Many agencies charge the same rate in February and December. It is simple — and expensive: you turn people away in high season at low-season prices, and your vehicles sleep in the car park the rest of the year at a price too high to attract locals. Seasonal pricing is not complicated: three levels are enough.
The Mauritian demand calendar
- Peak season: mid-December to mid-January (festive break) — demand outstrips supply, calendars fill weeks ahead.
- High season: July–August (European holidays), Easter break, local long weekends.
- Shoulder season: October–November and February–March — steady tourist flow.
- Low season: May–June and September — this is where your annual occupancy is won or lost.
The three-level grid
Start from your current rate as the shoulder level. Add 20–30% in high season (and up to 40% over the festive fortnight): demand absorbs it without blinking, and your competitors already do it. Cut 15–25% in low season with clear 'low season offer' labelling: a car rented at Rs 1,100 earns infinitely more than one parked at Rs 1,450.
Complementary levers
- Duration discounts: −10% from 7 days, −20% from 15 days. Long rentals cut your turnaround costs (cleaning, inspections, handovers): share the saving.

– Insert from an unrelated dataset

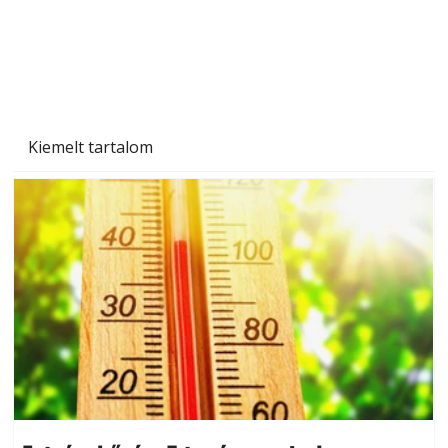
Kiemelt tartalom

- Low-season monthly rentals: target expats and posted workers with an attractive flat rate — one full month at a reduced price beats four scattered rentals.
- Minimum-days tuning: require 3 days minimum in peak season, accept single days in low season.
Steer with your occupancy rate
The right grid is tuned with a single indicator: monthly occupancy, visible on your RentCar.mu dashboard. Above 85% for a month: your prices are too low — raise them. Below 50%: too high, or not visible enough — lower the low-season rate or switch on the marketplace. Review quarterly: thirty minutes worth tens of thousands of rupees.